→ The input
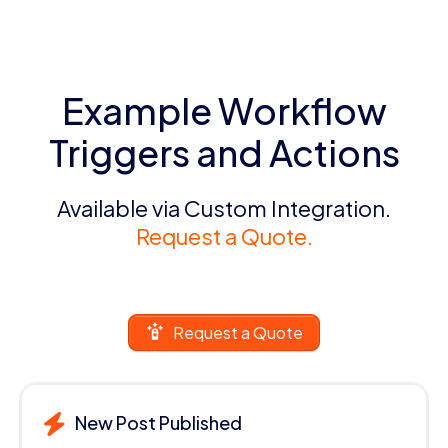
Example Workflow
Triggers and Actions
Available via Custom Integration.
Request a Quote.
Request a Quote
New Post Published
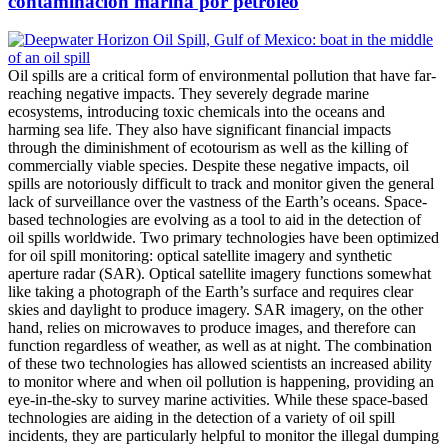
contaminación marina por petróleo
Oil spills are a critical form of environmental pollution that have far-
reaching negative impacts. They severely degrade marine
ecosystems, introducing toxic chemicals into the oceans and
harming sea life. They also have significant financial impacts
through the diminishment of ecotourism as well as the killing of
commercially viable species. Despite these negative impacts, oil
spills are notoriously difficult to track and monitor given the general
lack of surveillance over the vastness of the Earth’s oceans. Space-
based technologies are evolving as a tool to aid in the detection of
oil spills worldwide. Two primary technologies have been optimized
for oil spill monitoring: optical satellite imagery and synthetic
aperture radar (SAR). Optical satellite imagery functions somewhat
like taking a photograph of the Earth’s surface and requires clear
skies and daylight to produce imagery. SAR imagery, on the other
hand, relies on microwaves to produce images, and therefore can
function regardless of weather, as well as at night. The combination
of these two technologies has allowed scientists an increased ability
to monitor where and when oil pollution is happening, providing an
eye-in-the-sky to survey marine activities. While these space-based
technologies are aiding in the detection of a variety of oil spill
incidents, they are particularly helpful to monitor the illegal dumping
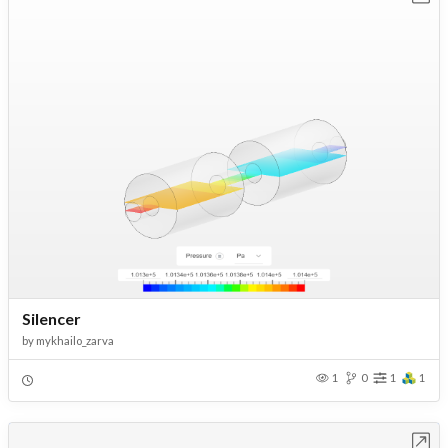
Silencer
by
mykhailo_zarva
1
0
1
1
Open in Workbench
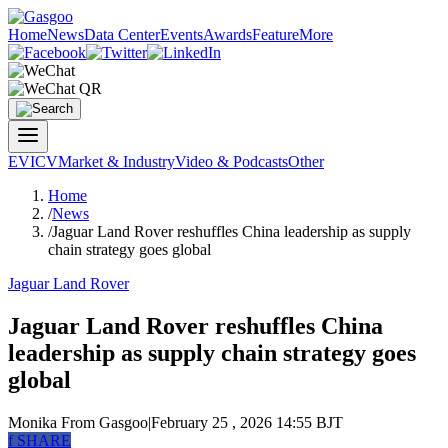
Home
News
Data Center
Events
Awards
Feature
More
EV
ICV
Market & Industry
Video & Podcasts
Other
Home
/
News
/
Jaguar Land Rover reshuffles China leadership as supply
chain strategy goes global
Jaguar Land Rover
Jaguar Land Rover reshuffles China
leadership as supply chain strategy goes
global
Monika
From Gasgoo
|
February 25 , 2026 14:55 BJT
f
SHARE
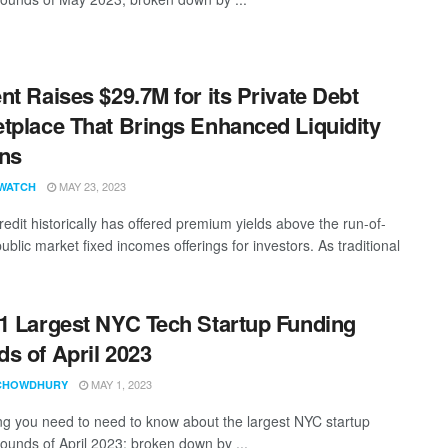
nt Raises $29.7M for its Private Debt
tplace That Brings Enhanced Liquidity
ns
MAY 23, 2023
WATCH
redit historically has offered premium yields above the run-of-
public market fixed incomes offerings for investors. As traditional
1 Largest NYC Tech Startup Funding
s of April 2023
MAY 1, 2023
CHOWDHURY
ng you need to need to know about the largest NYC startup
rounds of April 2023; broken down by ...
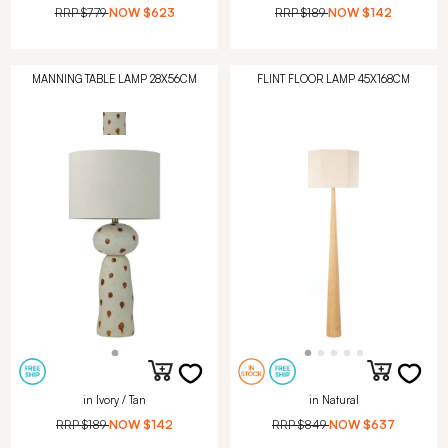
RRP
$779
NOW
$623
RRP
$189
NOW
$142
MANNING TABLE LAMP 28X56CM
FLINT FLOOR LAMP 45X168CM
in Ivory / Tan
in Natural
RRP
$189
NOW
$142
RRP
$849
NOW
$637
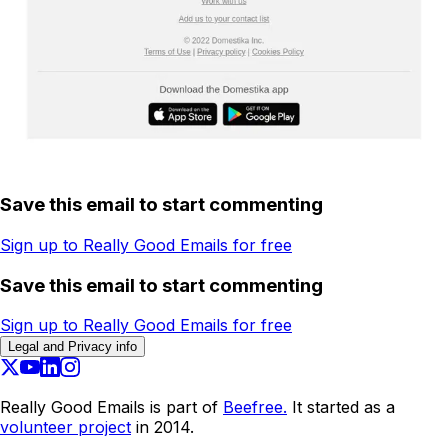
Save this email to start commenting
Sign up to Really Good Emails for free
Save this email to start commenting
Sign up to Really Good Emails for free
Legal and Privacy info
Really Good Emails is part of
Beefree.
It started as a
volunteer project
in 2014.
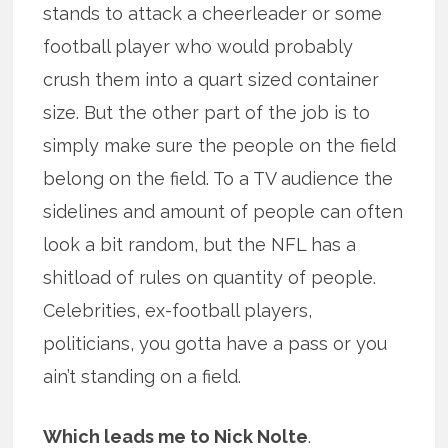
stands to attack a cheerleader or some
football player who would probably
crush them into a quart sized container
size. But the other part of the job is to
simply make sure the people on the field
belong on the field. To a TV audience the
sidelines and amount of people can often
look a bit random, but the NFL has a
shitload of rules on quantity of people.
Celebrities, ex-football players,
politicians, you gotta have a pass or you
ain’t standing on a field.
Which leads me to Nick Nolte
.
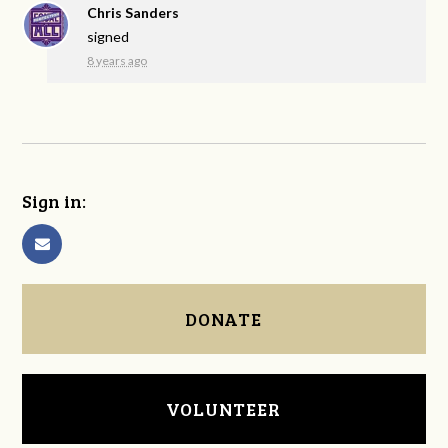
Chris Sanders
signed
8 years ago
Sign in:
DONATE
VOLUNTEER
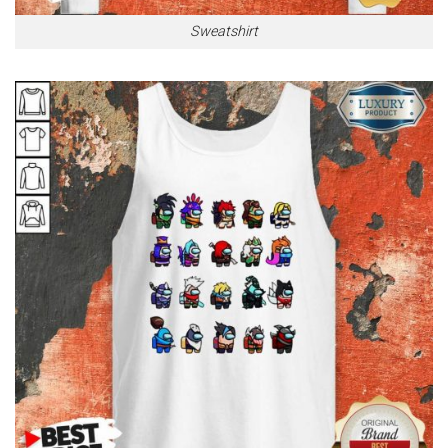
Sweatshirt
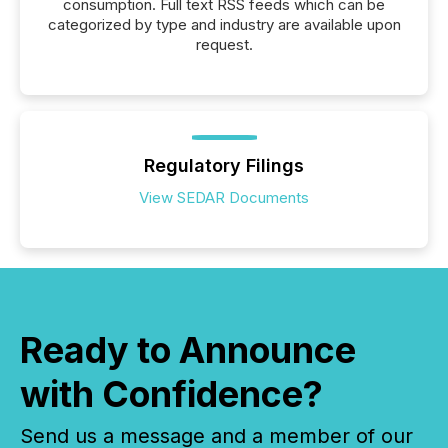
consumption. Full text RSS feeds which can be
categorized by type and industry are available upon
request.
Regulatory Filings
View SEDAR Documents
Ready to Announce
with Confidence?
Send us a message and a member of our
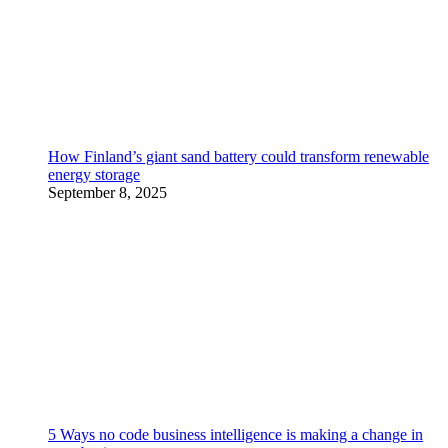
How Finland’s giant sand battery could transform renewable
energy storage
September 8, 2025
5 Ways no code business intelligence is making a change in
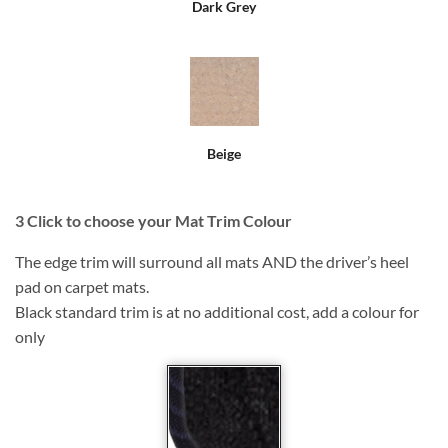
Dark Grey
Beige
3
Click to choose your Mat Trim Colour
The edge trim will surround all mats AND the driver’s heel
pad on carpet mats.
Black standard trim is at no additional cost, add a colour for
only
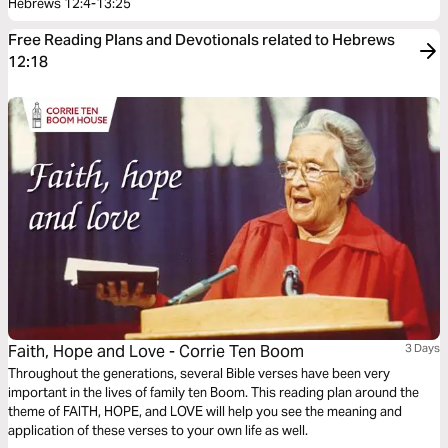
Hebrews 12:4-13:25
Free Reading Plans and Devotionals related to Hebrews
12:18
Faith, Hope and Love - Corrie Ten Boom
3 Days
Throughout the generations, several Bible verses have been very
important in the lives of family ten Boom. This reading plan around the
theme of FAITH, HOPE, and LOVE will help you see the meaning and
application of these verses to your own life as well.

→ Exercise objective
Scan the data above. Return every line with "Rover" in it.

→ Result below
Jaguar Land Rover reshuffles China leadership as supply
Jaguar Land Rover
Jaguar Land Rover reshuffles China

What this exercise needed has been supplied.